Raccontare i migranti di oggi, ricordando i migranti di ieri. Di ieri quando i neri eravamo noi, gli appestati erano i calabresi, quella povera gente che, presa nella morsa della fame e della disperazione, a decine di migliaia scappavano via in cerca di un pezzo di pane per le loro famiglie. I migranti di oggi sono immersi nel dolore fisico e schiacciati dal dolore interiore per non sentirsi accolti e nemmeno creduti. 
Così come nostri padri che pativano per essere considerati inferiori, brutti, sporchi e cattivi: isolati nelle baracche nelle periferie delle città, sia in Europa che in America, ma anche nel Nord Italia. Ovunque trattati come bestie.

Ricordiamo la tragedia di Cutro con questo omaggio che LaC ha inteso fare recuperando un intenso, profondo ed emozionante lavoro di Franco Costabile: “Il canto dei nuovi emigranti”.

In questa lunga e appassionata poesia, superbamente interpretata dal giovane e apprezzatissimo poeta e scrittore calabrese, Daniel Cundari, per la regia di Andrea Laratta, si racconta e si descrive la dura realtà calabrese del dopoguerra, con la fuga dei calabresi, dispersi sulle strade del mondo. Versi dai quali emerge un terribile dolore umano, rabbia e disperazione contro le condizioni civili, sociali e politiche di una terra immersa nella disperazione dell’abbandono e della miseria più nera. 
Questa vuole essere anche l’occasione per ricordare il più importante poeta che la Calabria abbia mai avuto, Franco Costabile: «Poeta universale proprio in quanto calabrese, perché non si poteva, e non si può, in Calabria, fare poesia della realtà allontanandosi dalla particolare condizione di degrado e subalternità cui millenni di dominazioni e infine il moderno sottosviluppo hanno condannato questa terra e il suo popolo».

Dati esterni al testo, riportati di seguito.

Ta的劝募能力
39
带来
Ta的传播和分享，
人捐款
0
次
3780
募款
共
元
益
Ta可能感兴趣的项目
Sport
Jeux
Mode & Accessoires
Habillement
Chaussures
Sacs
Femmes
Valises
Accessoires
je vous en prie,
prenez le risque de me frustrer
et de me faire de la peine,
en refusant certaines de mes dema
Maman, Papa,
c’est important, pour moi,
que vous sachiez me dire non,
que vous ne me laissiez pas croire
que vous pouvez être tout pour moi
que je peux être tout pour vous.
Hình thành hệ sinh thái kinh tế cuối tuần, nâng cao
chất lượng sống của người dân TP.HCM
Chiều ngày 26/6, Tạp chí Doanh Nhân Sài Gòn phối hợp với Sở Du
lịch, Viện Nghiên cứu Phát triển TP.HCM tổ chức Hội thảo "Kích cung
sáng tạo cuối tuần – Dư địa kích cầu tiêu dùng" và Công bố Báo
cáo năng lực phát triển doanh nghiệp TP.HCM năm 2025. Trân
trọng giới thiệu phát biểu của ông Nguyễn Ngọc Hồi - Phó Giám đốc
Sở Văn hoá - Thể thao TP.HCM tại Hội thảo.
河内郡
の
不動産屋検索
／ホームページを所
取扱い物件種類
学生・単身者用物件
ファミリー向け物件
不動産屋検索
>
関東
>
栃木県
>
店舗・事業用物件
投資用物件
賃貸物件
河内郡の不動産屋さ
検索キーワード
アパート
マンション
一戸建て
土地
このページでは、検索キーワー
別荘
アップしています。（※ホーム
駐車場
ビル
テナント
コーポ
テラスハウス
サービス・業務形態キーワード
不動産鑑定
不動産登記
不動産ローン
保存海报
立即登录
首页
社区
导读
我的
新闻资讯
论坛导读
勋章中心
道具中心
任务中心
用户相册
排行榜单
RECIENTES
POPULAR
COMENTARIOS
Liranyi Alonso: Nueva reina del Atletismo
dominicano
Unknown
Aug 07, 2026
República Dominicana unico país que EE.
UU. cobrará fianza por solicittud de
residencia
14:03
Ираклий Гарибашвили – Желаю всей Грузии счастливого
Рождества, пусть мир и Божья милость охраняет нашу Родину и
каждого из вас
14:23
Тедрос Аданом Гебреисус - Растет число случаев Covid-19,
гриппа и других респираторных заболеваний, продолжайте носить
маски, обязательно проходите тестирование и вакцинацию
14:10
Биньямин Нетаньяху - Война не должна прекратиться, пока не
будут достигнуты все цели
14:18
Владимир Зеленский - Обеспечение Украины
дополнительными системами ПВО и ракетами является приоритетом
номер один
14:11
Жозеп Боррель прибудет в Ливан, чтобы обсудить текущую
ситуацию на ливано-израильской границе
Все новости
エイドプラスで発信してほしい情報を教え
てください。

Una profondissima inquietudine si sviluppa nell’infinita disperazione dei versi di Franco Costabile, che assumono nell’interpretazione poetica e drammatica di Daniel Cundari, una veste e una luce completamente nuove, inedite, inevitabilmente risentendo della tragedia di Steccato di Cutro. Cundari sembra immergersi dentro quel tratto di mare, alla ricerca, uno dopo l’altro, di quelle decine di corpi, gran parte di bambini, che non respirano più, che non piangono più, che non sentono più né fame e né freddo, mentre solo tra quelle acque gelide finalmente trovano quel conforto e quella pace che sulla terra gli sono stati negati. Cundari innanzi alla tragedia della devastante emigrazione calabrese e di quella tragica del popolo dei migranti in fuga con i barconi, sembra indicare nella poesia unica risposta alla disperazione.